**Work task**
Would you please set down, word for word, the lines from the one with "Gallery (951, 45)" through the final line of the data below, omitting any pictures?

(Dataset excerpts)
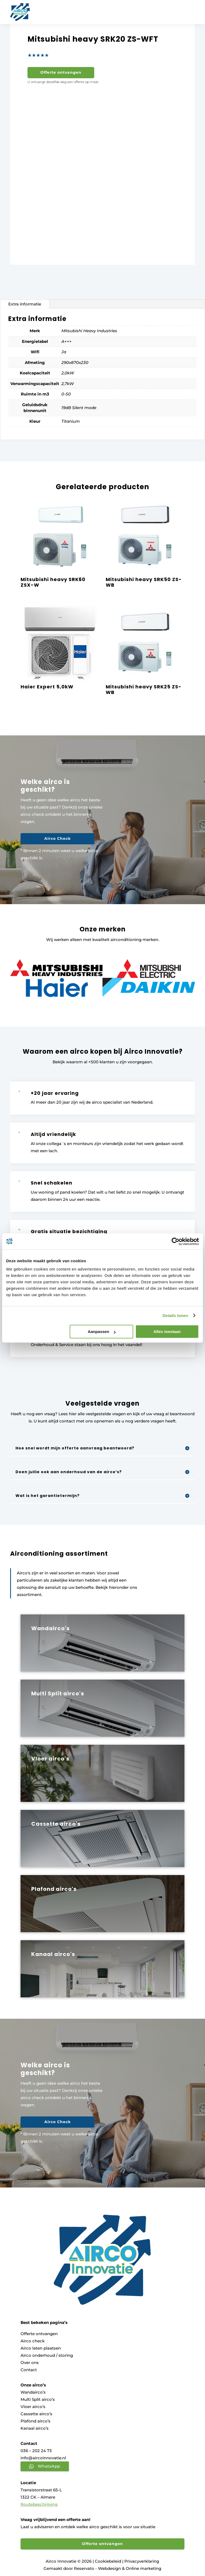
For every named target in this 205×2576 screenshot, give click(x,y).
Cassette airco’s (36, 2413)
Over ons (30, 2362)
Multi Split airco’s (38, 2399)
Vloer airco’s (33, 2406)
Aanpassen (102, 1331)
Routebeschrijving (39, 2504)
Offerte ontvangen (60, 72)
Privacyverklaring (141, 2561)
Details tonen (175, 1315)
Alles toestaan (167, 1331)
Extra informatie (24, 304)
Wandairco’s (33, 2392)
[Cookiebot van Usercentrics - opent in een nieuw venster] (175, 1241)
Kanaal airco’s (35, 2428)
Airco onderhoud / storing (47, 2355)
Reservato (84, 2568)
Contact (29, 2369)
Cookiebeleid (108, 2561)
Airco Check (54, 838)
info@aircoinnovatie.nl (43, 2457)
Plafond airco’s (35, 2421)
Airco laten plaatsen (41, 2348)
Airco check (33, 2340)
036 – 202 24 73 (36, 2450)
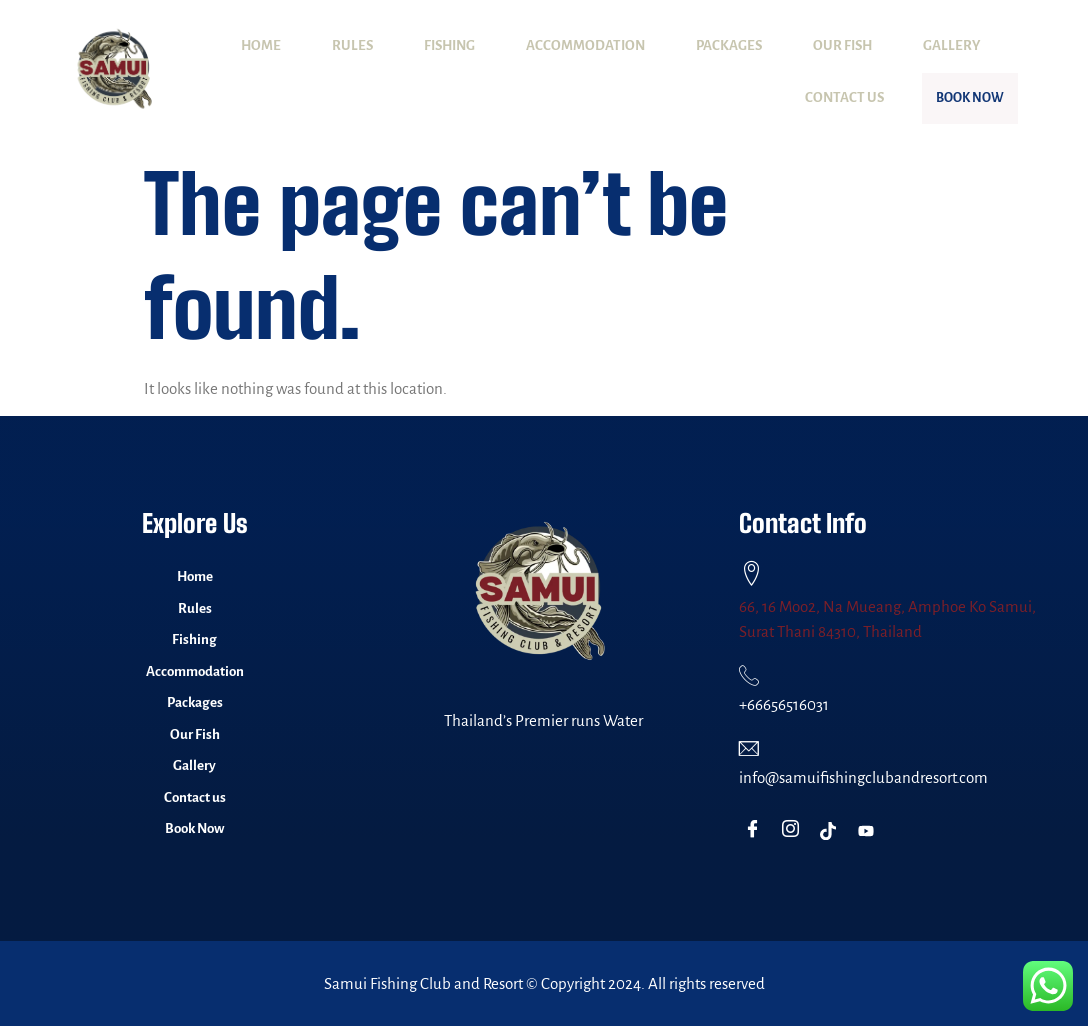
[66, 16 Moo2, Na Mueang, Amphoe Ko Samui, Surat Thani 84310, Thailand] (751, 573)
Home (261, 45)
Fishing (449, 45)
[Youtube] (870, 831)
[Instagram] (794, 831)
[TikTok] (832, 831)
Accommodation (585, 45)
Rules (352, 45)
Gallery (951, 45)
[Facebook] (756, 831)
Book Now (944, 98)
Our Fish (842, 45)
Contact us (792, 97)
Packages (729, 45)
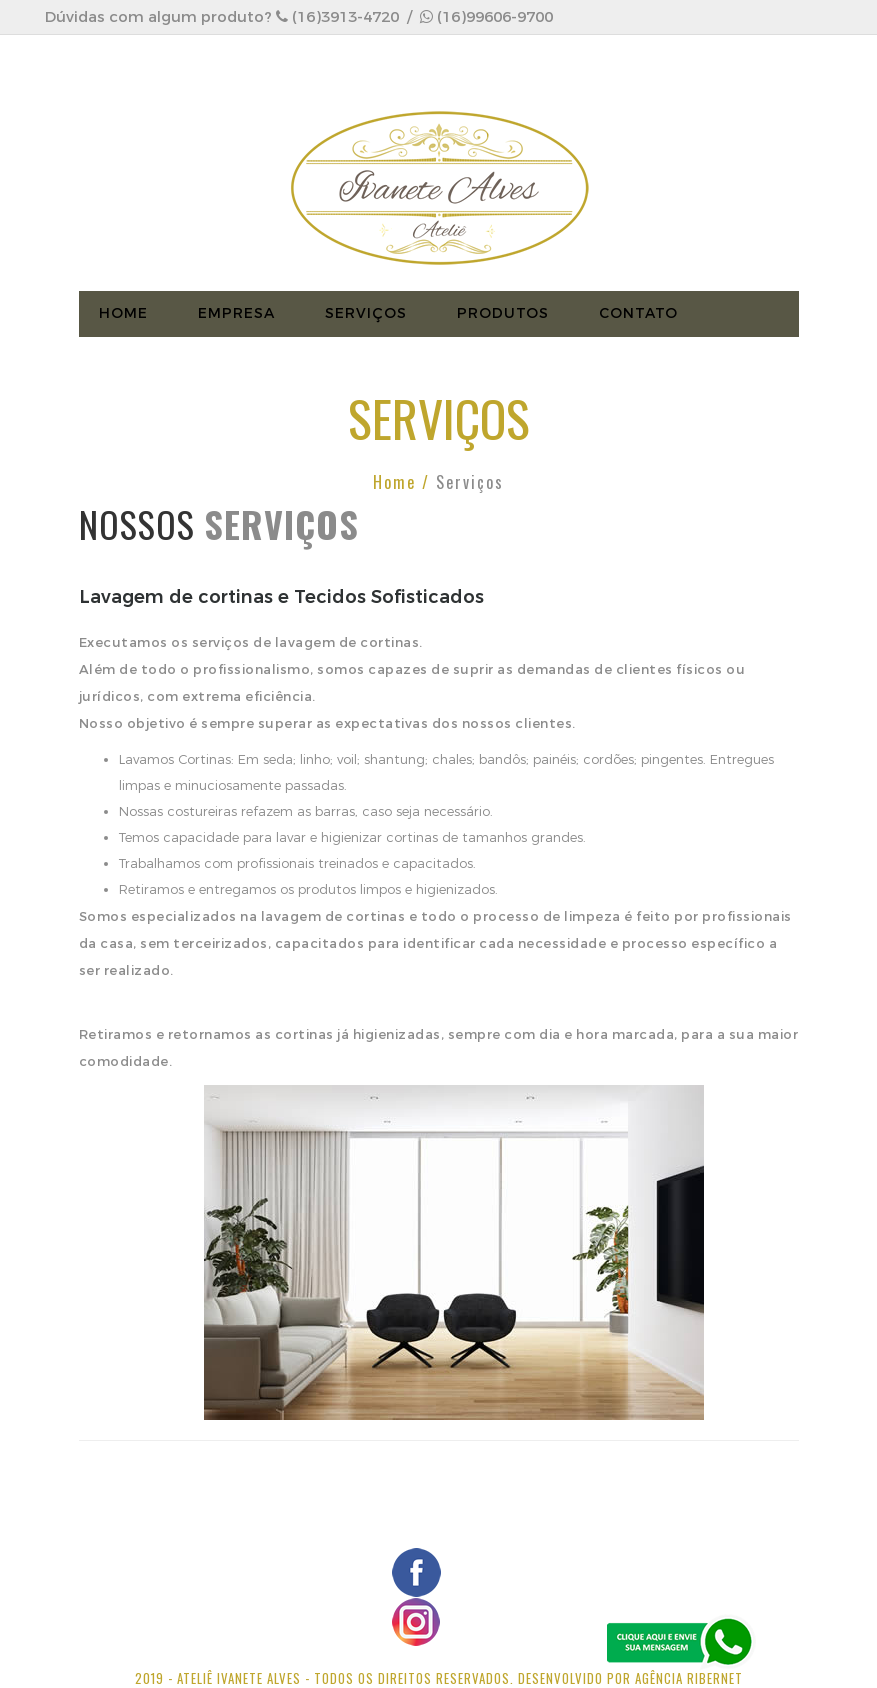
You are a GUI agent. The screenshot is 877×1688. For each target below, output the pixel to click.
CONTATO (638, 313)
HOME (123, 313)
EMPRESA (236, 313)
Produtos (503, 313)
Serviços (366, 313)
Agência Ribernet (689, 1678)
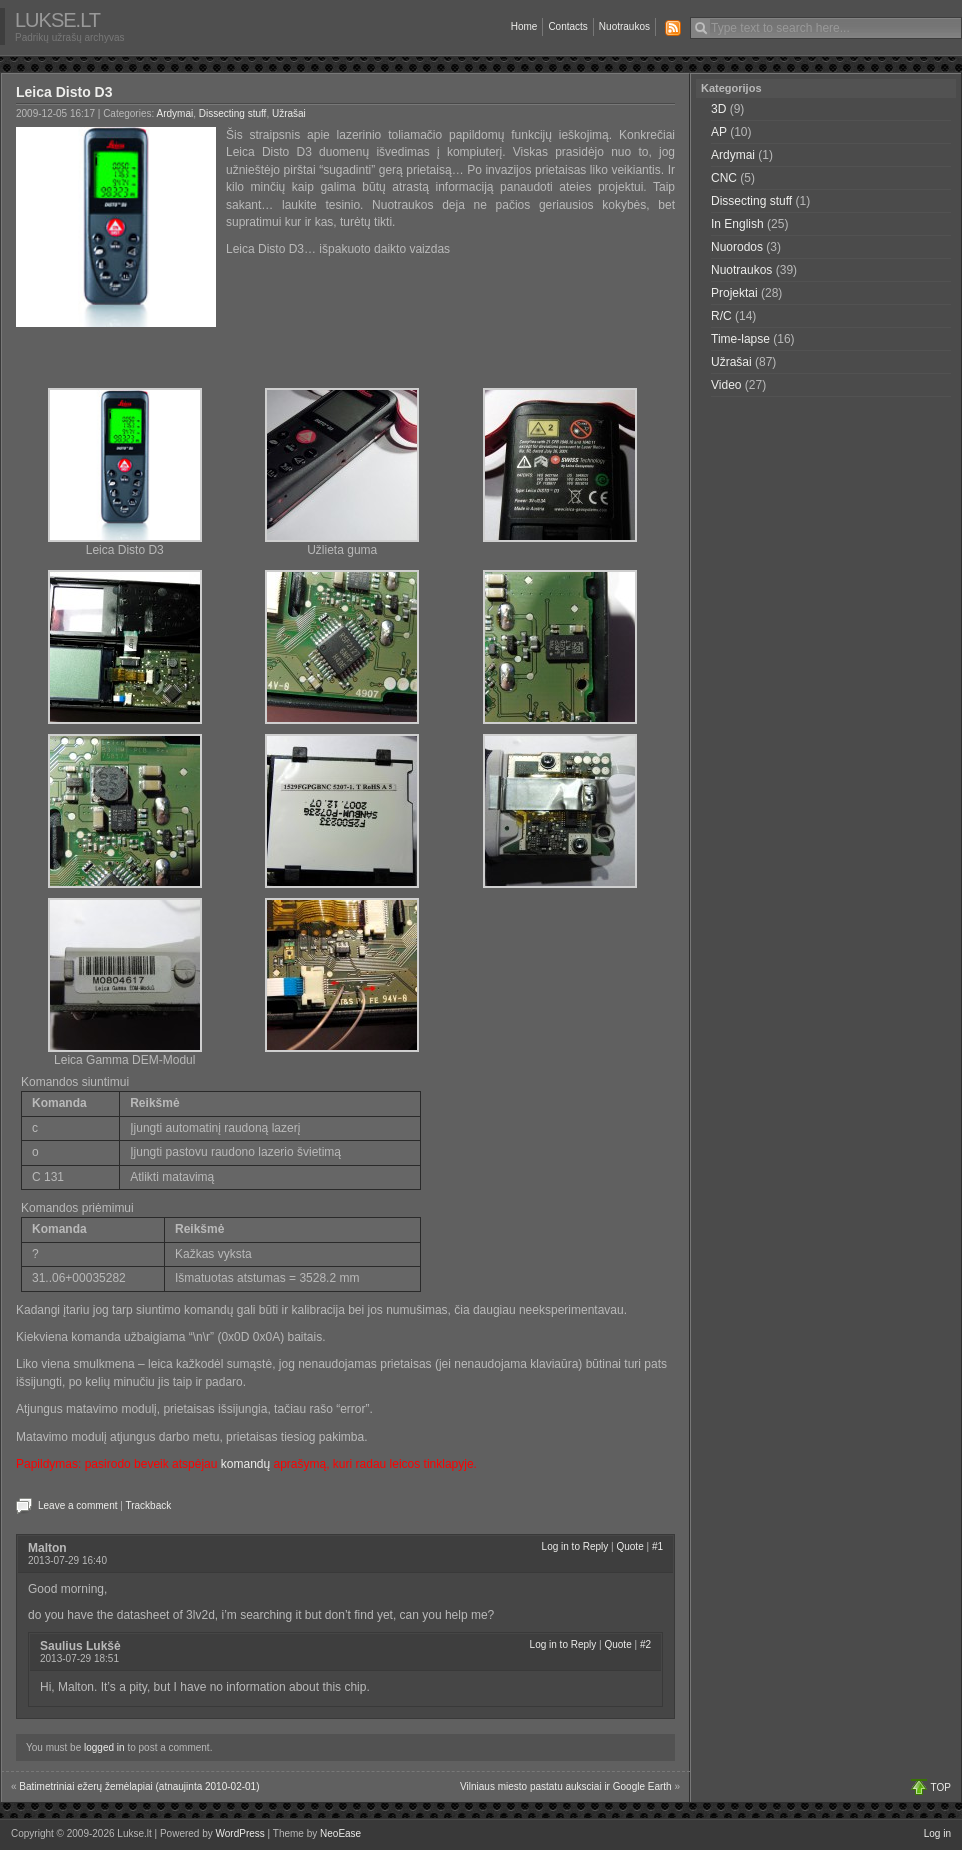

**Written answer**
Gallery (951, 45)
[Facebook] (756, 831)
Book Now (944, 98)
Our Fish (842, 45)
Contact us (792, 97)
Packages (729, 45)
You are a GUI agent. The screenshot is 877×1688. For each target below, output the pixel to click.
CONTATO (638, 313)
HOME (123, 313)
EMPRESA (236, 313)
Produtos (503, 313)
Serviços (366, 313)
Agência Ribernet (689, 1678)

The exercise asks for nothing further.